When the storm had subsided he came up to my room and sat on the edge of my bed. After a long silence he said,“You’re getting to be a big boy.”

He needed reading glasses to do his crossword. They magnified his eyes, and the helpless astonishment with which they seemed to view the world filled me with a deepening sense of weariness. My father, old. The thought repelled me. So did his shuffling footsteps on the bathroom tiles. And so did his hand on my shoulders when he came in while I was doing my homework and said, “Mourning song. Five letters. Latin.”

Nenia, Pa.”

He kept forgetting. He couldn’t find the words he was looking for. When Roswita’s father turned up in the café on Sunday, he hunched his shoulders. When he spoke I could hear him rattling coins and keys in his trouser pockets to help him think.

I registered these things. I was growing up. He was growing down in my eyes. I was growing right up over the roof and the stables. My thoughts branched out. In the old days when things were always out of reach and I longed to be as tall as the cupboards, being grown-up had struck me as a tranquil state in which to be. But it wasn’t easy getting there.
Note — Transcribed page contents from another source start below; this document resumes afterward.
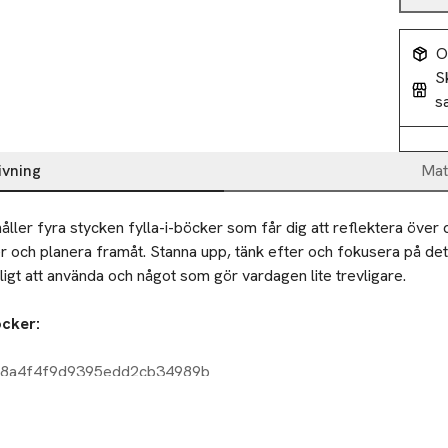
O
S
s
ivning
Mat
ller fyra stycken fylla-i-böcker som får dig att reflektera över d
r och planera framåt. Stanna upp, tänk efter och fokusera på det s
roligt att använda och något som gör vardagen lite trevligare.
Innehåller 4 böcker: 
e8a4f4f9d9395edd2cb34989b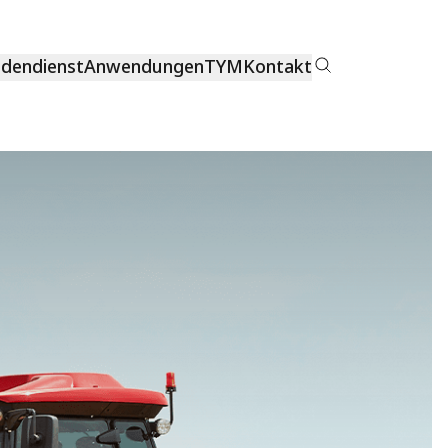
dendienst
Anwendungen
TYM
Kontakt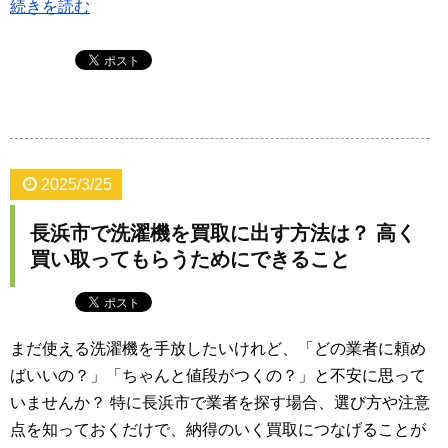
続きを読む
2025/3/25
長浜市で洗濯機を買取に出す方法は？ 高く
買い取ってもらうためにできること
まだ使える洗濯機を手放したいけれど、「どの業者に頼め
ばいいの？」「ちゃんと値段がつくの？」と不安に思って
いませんか？ 特に長浜市で業者を探す場合、選び方や注意
点を知っておくだけで、納得のいく買取につなげることが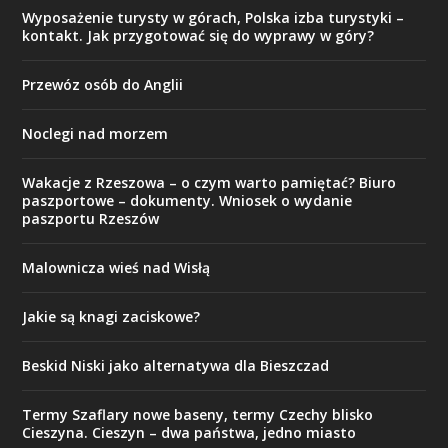
Wyposażenie turysty w górach, Polska izba turystyki –
kontakt. Jak przygotować się do wyprawy w góry?
Przewóz osób do Anglii
Noclegi nad morzem
Wakacje z Rzeszowa – o czym warto pamiętać? Biuro
paszportowe – dokumenty. Wniosek o wydanie
paszportu Rzeszów
Malownicza wieś nad Wisłą
Jakie są knagi zaciskowe?
Beskid Niski jako alternatywa dla Bieszczad
Termy Szaflary nowe baseny, termy Czechy blisko
Cieszyna. Cieszyn – dwa państwa, jedno miasto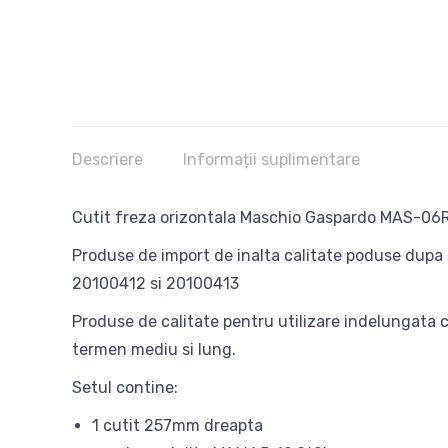
Descriere
Informații suplimentare
Cutit freza orizontala Maschio Gaspardo MAS-06
Produse de import de inalta calitate poduse dupa s
20100412 si 20100413
Produse de calitate pentru utilizare indelungata cu
termen mediu si lung.
Setul contine:
1 cutit 257mm dreapta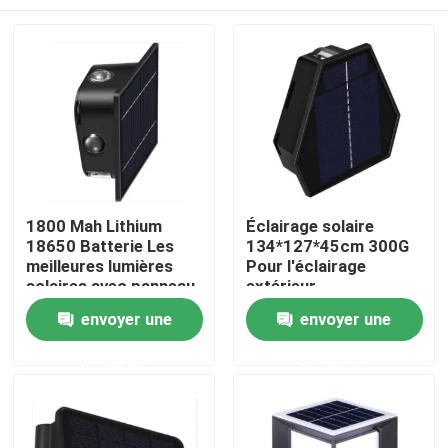
1800 Mah Lithium
Éclairage solaire
18650 Batterie Les
134*127*45cm 300G
meilleures lumières
Pour l'éclairage
solaires avec panneau
extérieur
solaire au silicium
Maison
envoyer une
envoyer une
monocristallin
demande
demande
Produits
Vidéos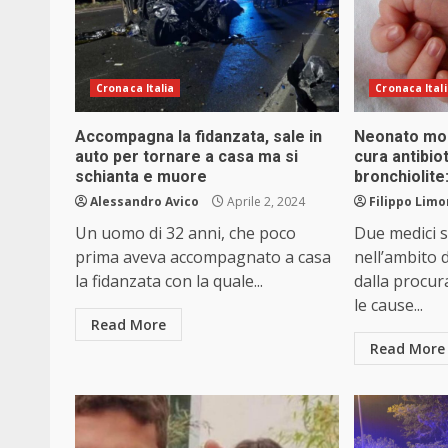
Cronaca Italia
Cronaca Ital
Accompagna la fidanzata, sale in
Neonato mor
auto per tornare a casa ma si
cura antibio
schianta e muore
bronchiolite
Alessandro Avico
Aprile 2, 2024
Filippo Limo
Un uomo di 32 anni, che poco
Due medici s
prima aveva accompagnato a casa
nell’ambito 
la fidanzata con la quale...
dalla procura
le cause...
Read More
Read More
It was Willem’s fault. I felt myself clambering up inside his tall body and looking out at the world through his eyes.

One Wednesday afternoon I fetched up at his house. Roland had gone to visit his father. It was pouring with rain. After fifty metres our coats were soaked through.

“You’d better shelter in our house until there’s a break,” he said and I followed him on my bike into the garage.

We left our shoes on the mat. He opened a door for me and led me across a grey-green carpet into a long corridor, which was entirely made of glass on one side. I followed him up the stairs to his bedroom. He grabbed some towels from a cupboard and threw one in my direction.

We rubbed ourselves dry, hung our trousers over the backs of chairs and sat down at his desk by the window, looking out on the dripping trees. We rolled a marble back and forth over his desktop for a while. He showed me his books. Quite a lot of them were about natural history, which I wasn’t too keen on. He played me his records. A din, to my ears.

He straightened his bedcover and lay down on top, folded his arms behind his head, got up again and handed me a pair of his trousers to put on. He folded the bottoms up over my ankles so I wouldn’t trip.

Then came that strange moment, when he’d gone to the lavatory and his mother came up the stairs with a laundry basket and paused on the landing, said hello, asked who I was and looked me up and down for a very long time.

I lowered my eyes, studied the bookcase and stared at my fingers.

When I raised my eyes again she was halfway down the corridor. As she turned into another room I heard her say, “Katrien, if you aren’t practising, you’d better close the lid. Or the keys will just gather dust.” Someone started banging on a piano.

“Is your friend staying for supper?” she asked when we came downstairs.

“You staying for lunch?” Willem echoed, as if I hadn’t understood what she’d said.

“Dunno… I expect they’ll be wondering where I’ve got to, back home.”

“Well, we can give them a bell,” she said. “What’s your number?”

She addressed my mother with the words, “Good afternoon, this is Willem’s mother. We’ve saved someone from drowning here.”

I knew my mother wouldn’t have a clue what she meant. I could hear her halting voice from where I was standing, offering apologies, hoping that I was not causing any trouble.

“He’s drenched to the skin, you know. His clothes are drying upstairs.”

I had to be home by five o’clock.

*

Willem’s house breathed. It soaked up daylight through all its vast windows. It sprawled on to the lawn and looked at the trees. Inside, there were long sofas upholstered in leather and low wall cabinets with large paintings hanging above them, oblongs of evenly coloured mist. Out in the garden the roly-poly statue danced in the rain.

His father came down another staircase from his office. He shook hands with me. The table was laid for five.

“Enjoy your meal, children,” he said, spreading his linen napkin on his lap.

They spoke in a posh accent, with the kind of ease that would have had my father fumbling desperately in his pockets. I couldn’t bear the thought of them dropping me off at home, as Willem’s mother had suggested.